À Vienne, un manifeste paraît en 1929, intitulé La Conception scientifique du monde. Ce texte émane d’un petit groupe de savants qui ont décidé de partir en guerre contre l’esprit spéculatif et métaphysique, qui règne selon eux sur la pensée. Parmi les signataires du Manifeste, on trouve des philosophes – comme Moritz Schlick (1882-1936), l’animateur du groupe et Rudolf Carnap – mais aussi des logiciens Kurt Gödel, Otto Neurath, Hans Reichenbach, ou des physiciens.
Pour les membres du Cercle de Vienne, seule la science, fondée sur la démonstration rigoureuse et le recours aux faits d’observation, peut faire progresser la connaissance. Les connaissances scientifiques sont de deux ordres : il y a les propositions logico-mathématiques qui sont cohérentes en soi et ne sont pas liées à l’expérience. Puis il y a les propositions empiriques, fondées sur les faits, qui doivent donc être soumises au critère de vérification pour être établies comme vraies. Tout autre discours sur le monde est dénoncé comme « vide de sens », ou réduit à des « faux problèmes ».
Le Tractatus logico-philosophicus
Pour rédiger leur Manifeste, les membres du Cercle de Vienne se sont inspirés d’un essai publié quelques années plus tôt à Vienne : le Tractatus logico-philosophicus (1921).
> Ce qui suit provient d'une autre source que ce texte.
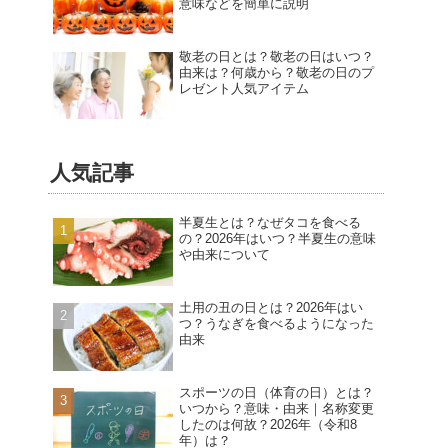
意味などを簡単に説明
敬老の日とは？敬老の日はいつ？
由来は？何歳から？敬老の日のプ
レゼント人気アイテム
人気記事
半夏生とは？なぜタコを食べる
の？2026年はいつ？半夏生の意味
や由来について
土用の丑の日とは？2026年はい
つ？うなぎを食べるようになった
由来
スポーツの日（体育の日）とは？
いつから？意味・由来｜名称変更
したのは何故？2026年（令和8
年）は？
Son auteur, le jeune Ludwig Wittgenstein (1889-1951) est un personnage curieux. Né dans une riche famille de la bourgeoisie viennoise, il vit à l’écart du monde. Après des études d’ingénieur, qu’il a délaissées pour aller suivre les cours de B. Russell à Cambridge, il s’engagea, lors de la Première Guerre mondiale, dans l’armée autrichienne. C’est durant cette période qu’il a composé son Tractacus logico-philosophicus.